[Stored data entries]
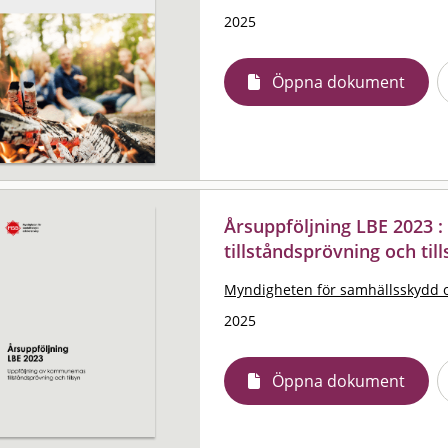
2025
Öppna dokument
Årsuppföljning LBE 2023 
tillståndsprövning och til
Myndigheten för samhällsskydd 
2025
Öppna dokument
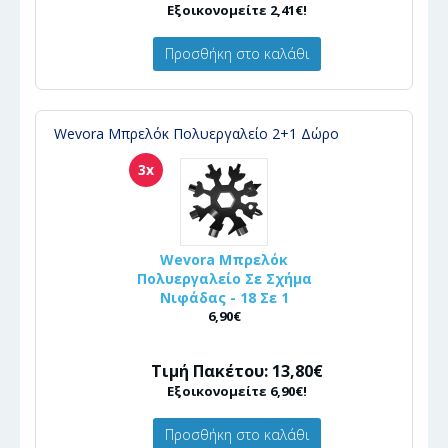
Εξοικονομείτε 2,41€!
Προσθήκη στο καλάθι
Wevora Μπρελόκ Πολυεργαλείο 2+1 Δώρο
3x
Wevora Μπρελόκ
Πολυεργαλείο Σε Σχήμα
Νιφάδας - 18 Σε 1
6,90€
Τιμή Πακέτου: 13,80€
Εξοικονομείτε 6,90€!
Προσθήκη στο καλάθι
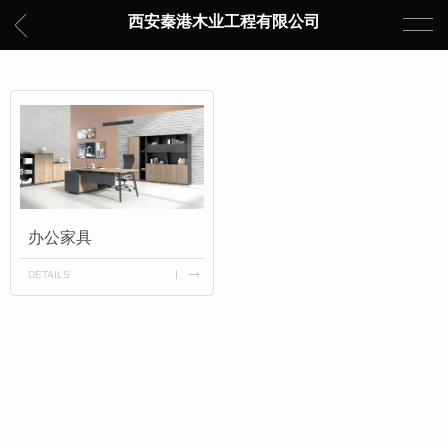
西安秦港木业工程有限公司
办公家具
DETAILS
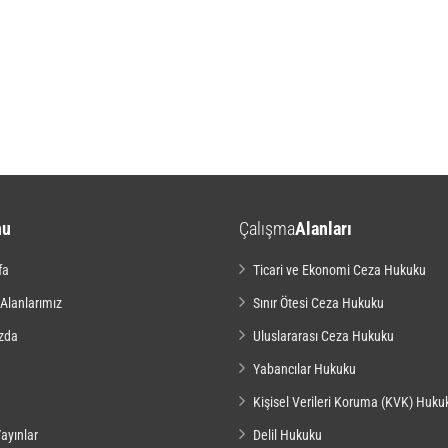
nu
Çalışma
Alanları
fa
Ticari ve Ekonomi Ceza Hukuku
 Alanlarımız
Sınır Ötesi Ceza Hukuku
zda
Uluslararası Ceza Hukuku
Yabancılar Hukuku
Kişisel Verileri Koruma (KVK) Huku
ayınlar
Delil Hukuku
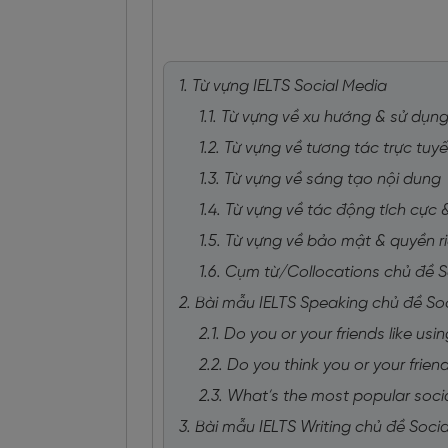
1. Từ vựng IELTS Social Media
1.1. Từ vựng về xu hướng & sử dụn
1.2. Từ vựng về tương tác trực tuy
1.3. Từ vựng về sáng tạo nội dung
1.4. Từ vựng về tác động tích cực 
1.5. Từ vựng về bảo mật & quyền r
1.6. Cụm từ/Collocations chủ đề S
2. Bài mẫu IELTS Speaking chủ đề So
2.1. Do you or your friends like us
2.2. Do you think you or your fri
2.3. What’s the most popular soc
3. Bài mẫu IELTS Writing chủ đề Soci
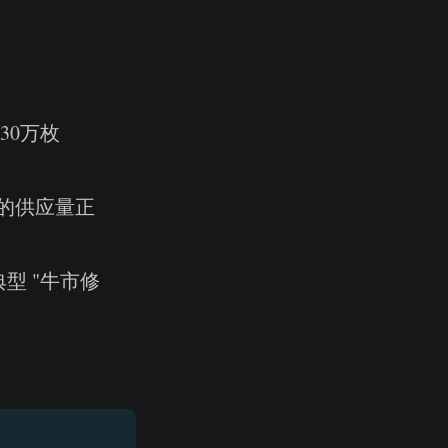
30万枚
损的供应量正
型 "牛市修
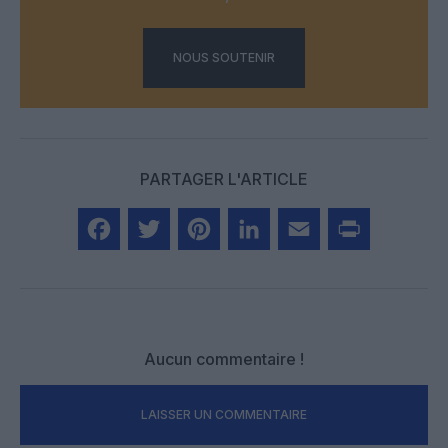
NOUS SOUTENIR
PARTAGER L'ARTICLE
Facebook
Twitter
Pinterest
LinkedIn
Email
Print
Aucun commentaire !
LAISSER UN COMMENTAIRE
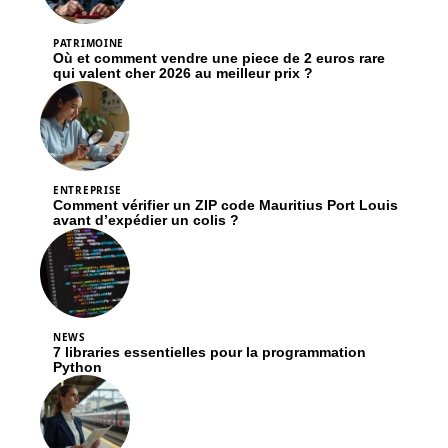
PATRIMOINE
Où et comment vendre une piece de 2 euros rare
qui valent cher 2026 au meilleur prix ?
ENTREPRISE
Comment vérifier un ZIP code Mauritius Port Louis
avant d’expédier un colis ?
NEWS
7 libraries essentielles pour la programmation
Python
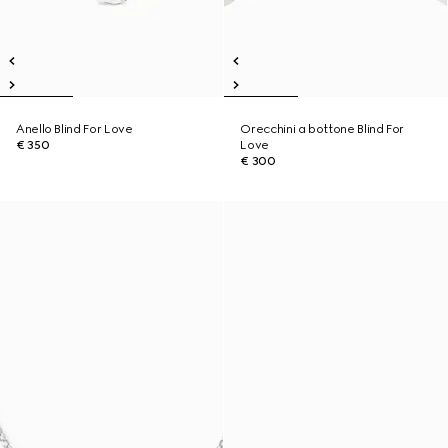
Anello Blind For Love
Orecchini a bottone Blind For
€ 350
Love
€ 300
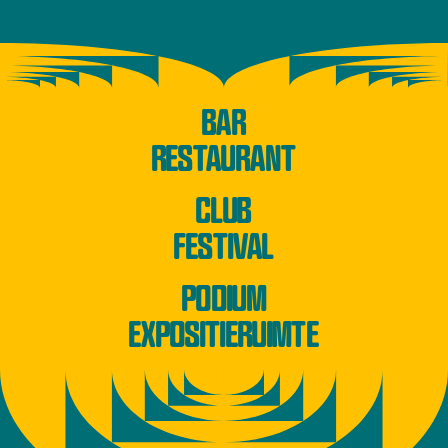
BAR
RESTAURANT
CLUB
FESTIVAL
PODIUM
EXPOSITIERUIMTE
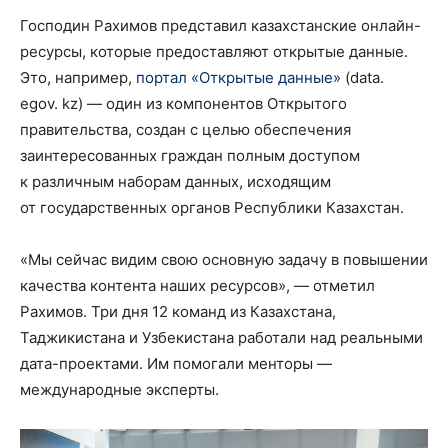
Господин Рахимов представил казахстанские онлайн-
ресурсы, которые предоставляют открытые данные.
Это, например,
портал «Открытые данные»
(data.
egov. kz) — один из компонентов Открытого
правительства, создан с целью обеспечения
заинтересованных граждан полным доступом
к различным наборам данных, исходящим
от государственных органов Республики Казахстан.
«Мы сейчас видим свою основную задачу в повышении
качества контента наших ресурсов», — отметил
Рахимов. Три дня 12 команд из Казахстана,
Таджикистана и Узбекистана работали над реальными
дата-проектами. Им помогали менторы —
международные эксперты.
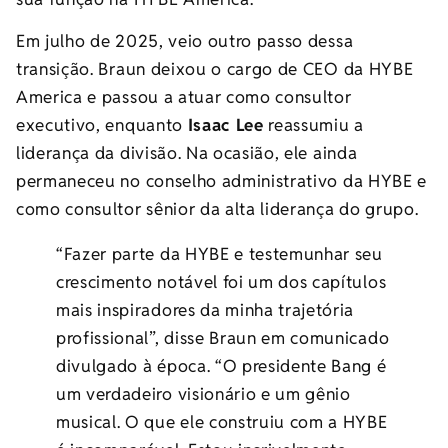
Em julho de 2025, veio outro passo dessa
transição. Braun deixou o cargo de CEO da HYBE
America e passou a atuar como consultor
executivo, enquanto
Isaac Lee
reassumiu a
liderança da divisão. Na ocasião, ele ainda
permaneceu no conselho administrativo da HYBE e
como consultor sênior da alta liderança do grupo.
“Fazer parte da HYBE e testemunhar seu
crescimento notável foi um dos capítulos
mais inspiradores da minha trajetória
profissional”, disse Braun em comunicado
divulgado à época. “O presidente Bang é
um verdadeiro visionário e um gênio
musical. O que ele construiu com a HYBE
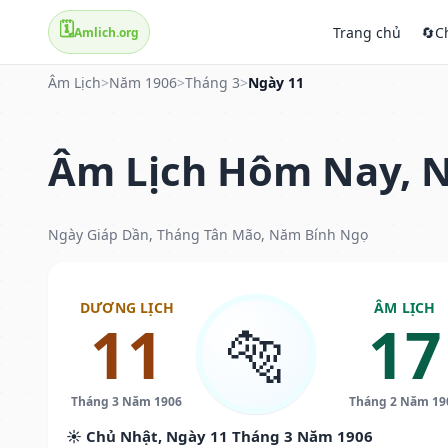
🗓️
Trang chủ
🔄
C
Amlich.org
Âm Lịch
>
Năm 1906
>
Tháng 3
>
Ngày 11
Âm Lịch Hôm Nay, N
Ngày Giáp Dần, Tháng Tân Mão, Năm Bính Ngọ
DƯƠNG LỊCH
ÂM LỊCH
11
17
🐅
Tháng 3 Năm 1906
Tháng 2 Năm 19
☀️ Chủ Nhật, Ngày 11 Tháng 3 Năm 1906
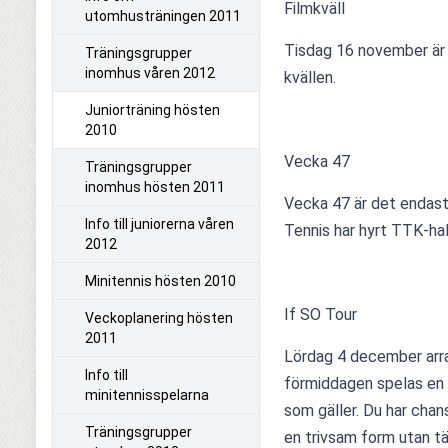
Filmkväll
utomhusträningen 2011
Tisdag 16 november är de
Träningsgrupper
inomhus våren 2012
kvällen.
Juniorträning hösten
2010
Vecka 47
Träningsgrupper
inomhus hösten 2011
Vecka 47 är det endast
Info till juniorerna våren
Tennis har hyrt TTK-hal
2012
Minitennis hösten 2010
If SO Tour
Veckoplanering hösten
2011
Lördag 4 december arra
Info till
förmiddagen spelas en 
minitennisspelarna
som gäller. Du har chans
Träningsgrupper
en trivsam form utan tä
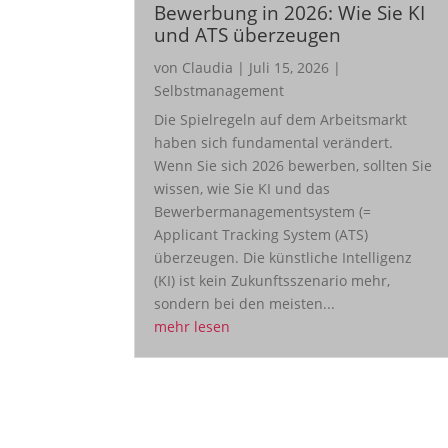
Bewerbung in 2026: Wie Sie KI
und ATS überzeugen
von
Claudia
|
Juli 15, 2026
|
Selbstmanagement
Die Spielregeln auf dem Arbeitsmarkt
haben sich fundamental verändert.
Wenn Sie sich 2026 bewerben, sollten Sie
wissen, wie Sie KI und das
Bewerbermanagementsystem (=
Applicant Tracking System (ATS)
überzeugen. Die künstliche Intelligenz
(KI) ist kein Zukunftsszenario mehr,
sondern bei den meisten...
mehr lesen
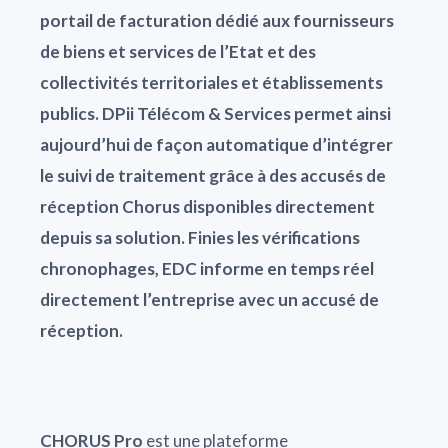
portail de facturation dédié aux fournisseurs
de biens et services de l’Etat et des
collectivités territoriales et établissements
publics. DPii Télécom & Services permet ainsi
aujourd’hui de façon automatique d’intégrer
le suivi de traitement grâce à des accusés de
réception Chorus disponibles directement
depuis sa solution. Finies les vérifications
chronophages, EDC informe en temps réel
directement l’entreprise avec un accusé de
réception.
CHORUS Pro
est une plateforme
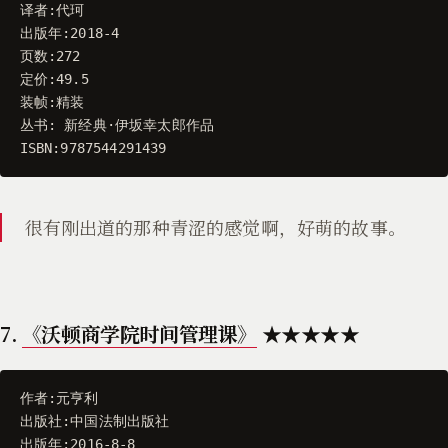
译者
:
代珂
出版年
:
2018
-
4
页数
:
272
定价
:
49.5
装帧
:
精装
丛书
:
新经典
·
伊坂幸太郎作品
ISBN
:
9787544291439
很有刚出道的那种青涩的感觉啊，好萌的故事。
7.
《沃顿商学院时间管理课》
★★★★★
作者
:
元亨利
出版社
:
中国法制出版社
出版年
:
2016
-
8
-
8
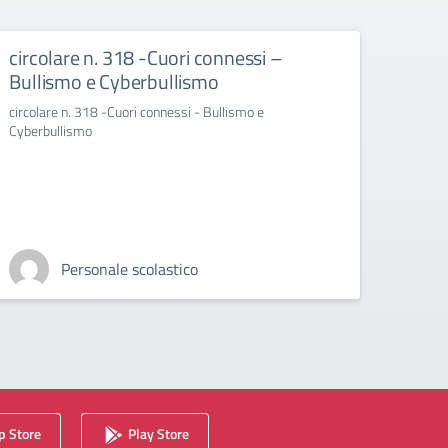
circolare n. 318 -Cuori connessi –
Avvi
Bullismo e Cyberbullismo
INC
circolare n. 318 -Cuori connessi - Bullismo e
Avvio 
Cyberbullismo
plesso 
Personale scolastico
 Store
Play Store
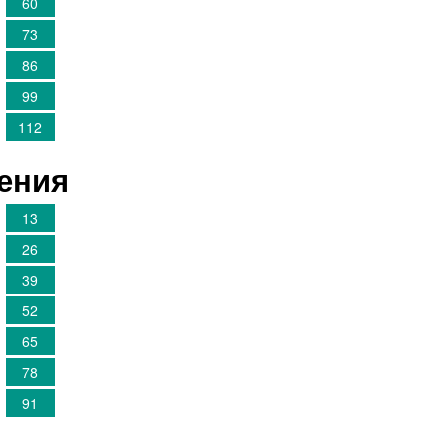
60
73
86
99
112
шения
13
26
39
52
65
78
91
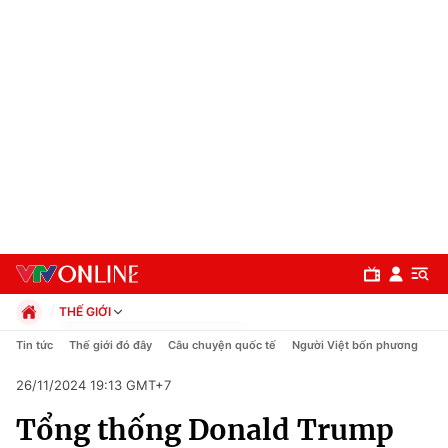
THẾ GIỚI
Chính trị
Tin tức
Thế giới đó đây
Câu chuyện quốc tế
Người Việt bốn phương
Xã hội
26/11/2024 19:13 GMT+7
Pháp luật
Chuyên mục
Kinh tế
Tổng thống Donald Trump
Thể thao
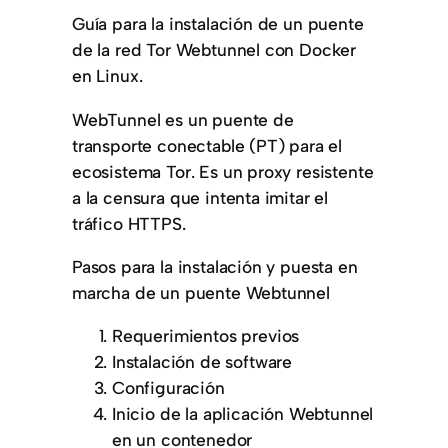
Guía para la instalación de un puente
de la red Tor Webtunnel con Docker
en Linux.
WebTunnel es un puente de
transporte conectable (PT) para el
ecosistema Tor. Es un proxy resistente
a la censura que intenta imitar el
tráfico HTTPS.
Pasos para la instalación y puesta en
marcha de un puente Webtunnel
Requerimientos previos
Instalación de software
Configuración
Inicio de la aplicación Webtunnel
en un contenedor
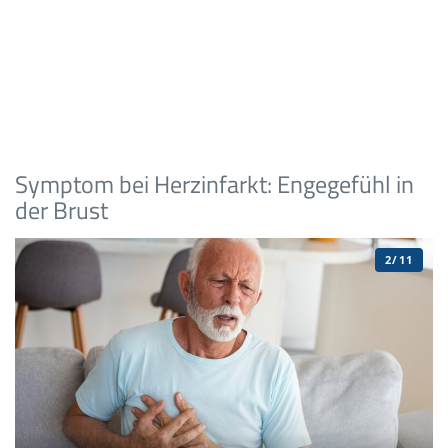
Symptom bei Herzinfarkt: Engegefühl in
der Brust
2/11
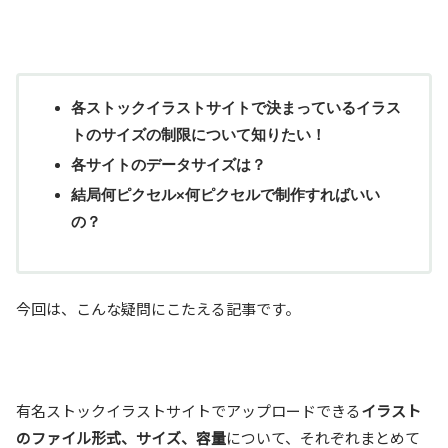
各ストックイラストサイトで決まっているイラス
トのサイズの制限について知りたい！
各サイトのデータサイズは？
結局何ピクセル×何ピクセルで制作すればいい
の？
今回は、こんな疑問にこたえる記事です。
有名ストックイラストサイトでアップロードできる
イラスト
のファイル形式、サイズ、容量
について、それぞれまとめて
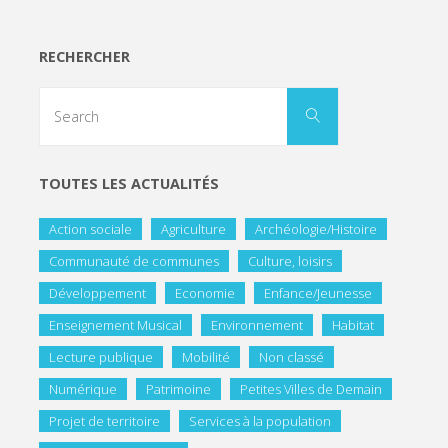
RECHERCHER
TOUTES LES ACTUALITÉS
Action sociale
Agriculture
Archéologie/Histoire
Communauté de communes
Culture, loisirs
Développement
Economie
Enfance/Jeunesse
Enseignement Musical
Environnement
Habitat
Lecture publique
Mobilité
Non classé
Numérique
Patrimoine
Petites Villes de Demain
Projet de territoire
Services à la population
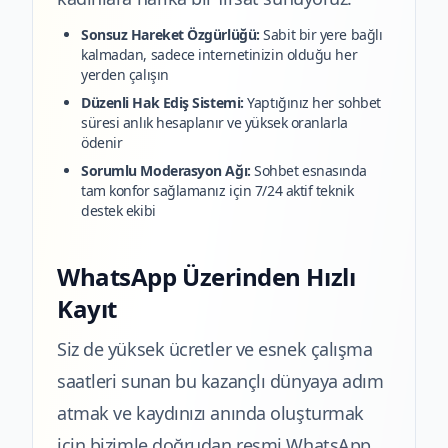
Sonsuz Hareket Özgürlüğü:
Sabit bir yere bağlı
kalmadan, sadece internetinizin olduğu her
yerden çalışın
Düzenli Hak Ediş Sistemi:
Yaptığınız her sohbet
süresi anlık hesaplanır ve yüksek oranlarla
ödenir
Sorumlu Moderasyon Ağı:
Sohbet esnasında
tam konfor sağlamanız için 7/24 aktif teknik
destek ekibi
WhatsApp Üzerinden Hızlı
Kayıt
Siz de yüksek ücretler ve esnek çalışma
saatleri sunan bu kazançlı dünyaya adım
atmak ve kaydınızı anında oluşturmak
için bizimle doğrudan resmi WhatsApp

Directions for this task: Would you please return all lines of the data that include the word "connessi"?

Response to this task:
circolare n. 318 -Cuori connessi –
circolare n. 318 -Cuori connessi - Bullismo e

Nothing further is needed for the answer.